Hive Tasks

Tasks often start with a data gathering step, and often that data is gathered through Hive. Flytekit allows users to run any kind of Hive query (including queries with multiple statements and staging query commands).

The principal concept to understand with respect to Hive or any other query-engine based task is how Flyte interacts with the system. That is, when I write a query, how does Flyte become aware of the result? From the user’s perspective, this is done by carefully constructing your query.

When a Hive (or other querying) task runs, two things need to happen: a) The output data needs to be written to a place accessible to Flyte, and b) Flyte needs to know exactly what that location is.

You get a couple templating args to help make that happen, along with the usual input interpolation that Flyte provides.
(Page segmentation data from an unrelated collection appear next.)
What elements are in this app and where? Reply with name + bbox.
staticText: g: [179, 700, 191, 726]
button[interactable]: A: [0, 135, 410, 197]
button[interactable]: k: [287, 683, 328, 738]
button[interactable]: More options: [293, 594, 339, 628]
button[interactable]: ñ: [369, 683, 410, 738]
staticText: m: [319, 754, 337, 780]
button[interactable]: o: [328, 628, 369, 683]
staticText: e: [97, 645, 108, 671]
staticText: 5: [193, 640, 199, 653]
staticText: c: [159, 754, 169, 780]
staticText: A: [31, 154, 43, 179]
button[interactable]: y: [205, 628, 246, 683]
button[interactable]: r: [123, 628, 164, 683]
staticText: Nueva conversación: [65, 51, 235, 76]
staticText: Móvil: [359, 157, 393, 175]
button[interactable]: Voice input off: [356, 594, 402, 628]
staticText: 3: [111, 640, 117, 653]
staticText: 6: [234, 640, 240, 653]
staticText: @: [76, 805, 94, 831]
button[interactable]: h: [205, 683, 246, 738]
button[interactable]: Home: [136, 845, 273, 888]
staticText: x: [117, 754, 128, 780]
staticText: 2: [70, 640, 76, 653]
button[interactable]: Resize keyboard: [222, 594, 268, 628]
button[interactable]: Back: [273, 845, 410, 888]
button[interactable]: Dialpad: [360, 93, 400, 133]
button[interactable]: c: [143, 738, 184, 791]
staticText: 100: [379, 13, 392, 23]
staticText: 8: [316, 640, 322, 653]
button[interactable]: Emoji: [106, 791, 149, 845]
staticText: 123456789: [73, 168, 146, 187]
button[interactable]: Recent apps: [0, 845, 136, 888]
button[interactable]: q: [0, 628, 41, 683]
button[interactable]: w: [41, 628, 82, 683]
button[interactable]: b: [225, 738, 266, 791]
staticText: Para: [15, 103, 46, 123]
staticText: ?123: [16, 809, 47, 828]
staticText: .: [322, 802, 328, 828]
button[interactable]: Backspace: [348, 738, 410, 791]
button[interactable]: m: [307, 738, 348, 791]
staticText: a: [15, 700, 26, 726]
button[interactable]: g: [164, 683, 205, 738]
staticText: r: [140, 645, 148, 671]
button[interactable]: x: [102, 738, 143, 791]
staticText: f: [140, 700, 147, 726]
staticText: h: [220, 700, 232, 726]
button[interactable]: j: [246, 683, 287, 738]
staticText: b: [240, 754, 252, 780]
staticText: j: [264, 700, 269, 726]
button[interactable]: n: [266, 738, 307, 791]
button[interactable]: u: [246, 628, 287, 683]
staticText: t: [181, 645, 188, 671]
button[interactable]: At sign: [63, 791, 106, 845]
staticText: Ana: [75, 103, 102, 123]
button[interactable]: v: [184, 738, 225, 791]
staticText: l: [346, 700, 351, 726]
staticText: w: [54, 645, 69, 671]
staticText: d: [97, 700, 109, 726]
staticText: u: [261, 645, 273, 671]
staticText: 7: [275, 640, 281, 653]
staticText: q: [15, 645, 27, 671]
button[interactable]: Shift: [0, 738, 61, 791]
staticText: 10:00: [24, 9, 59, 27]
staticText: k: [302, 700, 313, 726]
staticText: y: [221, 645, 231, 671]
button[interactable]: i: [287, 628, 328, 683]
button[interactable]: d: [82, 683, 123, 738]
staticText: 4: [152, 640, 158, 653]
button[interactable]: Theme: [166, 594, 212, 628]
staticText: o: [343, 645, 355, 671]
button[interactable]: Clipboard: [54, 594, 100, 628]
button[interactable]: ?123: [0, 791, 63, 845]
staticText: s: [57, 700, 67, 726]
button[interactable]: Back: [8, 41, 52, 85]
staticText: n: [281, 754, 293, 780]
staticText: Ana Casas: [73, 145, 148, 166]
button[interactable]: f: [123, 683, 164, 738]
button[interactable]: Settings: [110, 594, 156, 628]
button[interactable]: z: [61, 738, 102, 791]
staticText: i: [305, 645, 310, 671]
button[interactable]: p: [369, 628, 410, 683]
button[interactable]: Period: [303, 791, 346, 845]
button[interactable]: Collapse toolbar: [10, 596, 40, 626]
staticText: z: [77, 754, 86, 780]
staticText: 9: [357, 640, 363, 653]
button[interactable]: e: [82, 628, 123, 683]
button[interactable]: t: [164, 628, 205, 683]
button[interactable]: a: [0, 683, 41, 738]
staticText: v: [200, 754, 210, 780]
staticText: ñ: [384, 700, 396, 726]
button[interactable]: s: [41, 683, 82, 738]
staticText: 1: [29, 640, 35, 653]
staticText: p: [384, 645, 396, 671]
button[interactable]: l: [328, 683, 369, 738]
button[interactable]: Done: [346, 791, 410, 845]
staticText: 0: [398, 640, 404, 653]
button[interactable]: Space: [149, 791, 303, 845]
  • .PerRetryUniqueKey - This is a string that will be [a-zA-Z0-9_] and start with a character. It will be unique per retry. Feel free to use it to name temp tables.
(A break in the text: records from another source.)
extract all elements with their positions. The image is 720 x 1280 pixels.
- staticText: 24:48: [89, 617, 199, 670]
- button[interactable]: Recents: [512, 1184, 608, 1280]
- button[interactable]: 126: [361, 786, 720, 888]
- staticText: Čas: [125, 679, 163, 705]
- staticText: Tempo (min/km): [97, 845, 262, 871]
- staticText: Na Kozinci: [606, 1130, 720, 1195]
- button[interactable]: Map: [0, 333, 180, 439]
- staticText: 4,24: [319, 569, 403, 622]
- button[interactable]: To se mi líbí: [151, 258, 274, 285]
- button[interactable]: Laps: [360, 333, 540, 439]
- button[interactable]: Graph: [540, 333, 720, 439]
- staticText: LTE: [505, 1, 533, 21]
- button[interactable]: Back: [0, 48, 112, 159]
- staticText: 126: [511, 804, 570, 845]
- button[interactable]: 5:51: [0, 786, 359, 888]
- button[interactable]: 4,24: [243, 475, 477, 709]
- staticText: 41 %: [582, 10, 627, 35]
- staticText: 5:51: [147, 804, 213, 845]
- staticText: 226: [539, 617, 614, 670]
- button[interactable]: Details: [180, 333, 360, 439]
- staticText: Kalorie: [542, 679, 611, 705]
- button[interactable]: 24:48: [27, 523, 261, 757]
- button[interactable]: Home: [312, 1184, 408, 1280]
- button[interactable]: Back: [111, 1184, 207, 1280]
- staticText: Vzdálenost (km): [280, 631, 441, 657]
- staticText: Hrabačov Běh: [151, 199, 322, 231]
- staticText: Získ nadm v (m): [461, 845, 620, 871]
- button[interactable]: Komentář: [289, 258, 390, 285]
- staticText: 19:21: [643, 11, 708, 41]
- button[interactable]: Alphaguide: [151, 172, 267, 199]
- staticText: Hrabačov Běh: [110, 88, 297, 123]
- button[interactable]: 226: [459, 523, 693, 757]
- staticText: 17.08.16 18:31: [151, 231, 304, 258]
  • RawOutputDataPrefix - This is the “directory” (S3/GCS output prefix) where Flyte will expect the outputs. You should write the outputs to this location.

from flytekit import kwtypes, task, workflow
from flytekit.types.schema import FlyteSchema
from flytekitplugins.hive import HiveConfig, HiveSelectTask, HiveTask

This is the world’s simplest query. Note that in order for registration to work properly, you’ll need to give your Hive task a name that’s unique across your project/domain for your Flyte installation.
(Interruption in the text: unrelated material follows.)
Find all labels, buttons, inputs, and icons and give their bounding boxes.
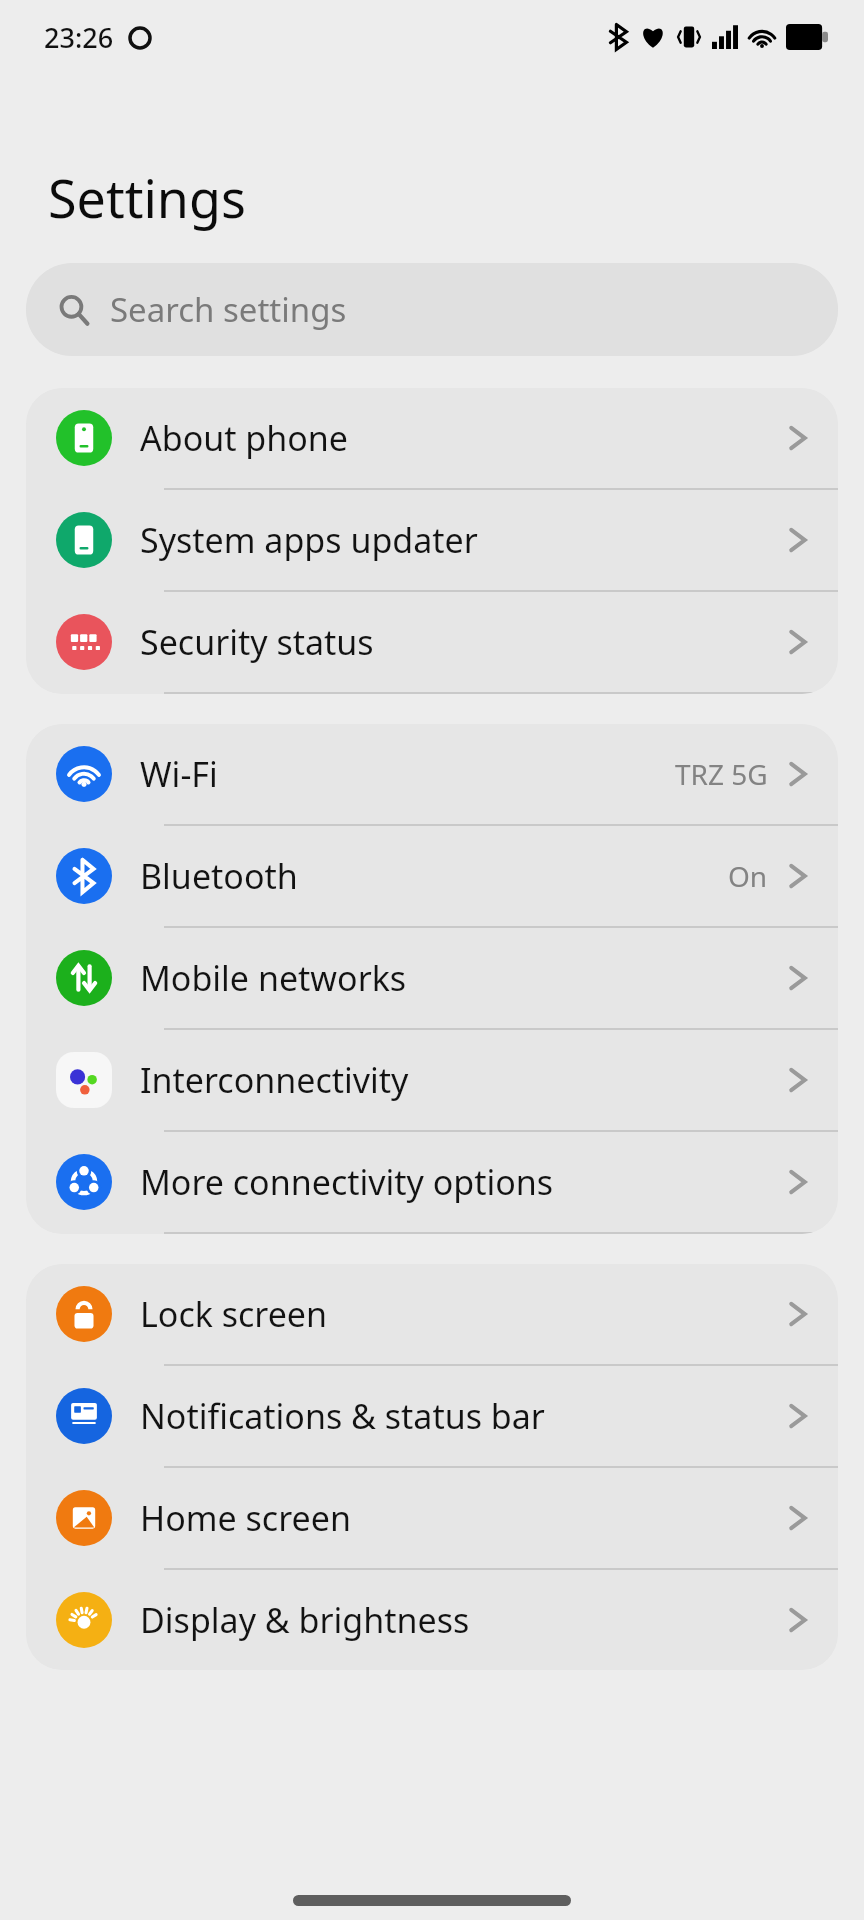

hive_task_no_io = HiveTask(
    name="sql.hive.no_io",
    inputs={},
    task_config=HiveConfig(cluster_label="flyte"),
    query_template="""
        select 1
    """,
    output_schema_type=None,
)


@workflow
def no_io_wf():
    return hive_task_no_io()

This is a hive task that demonstrates how you would construct your typical read query. Note where the select 1 is.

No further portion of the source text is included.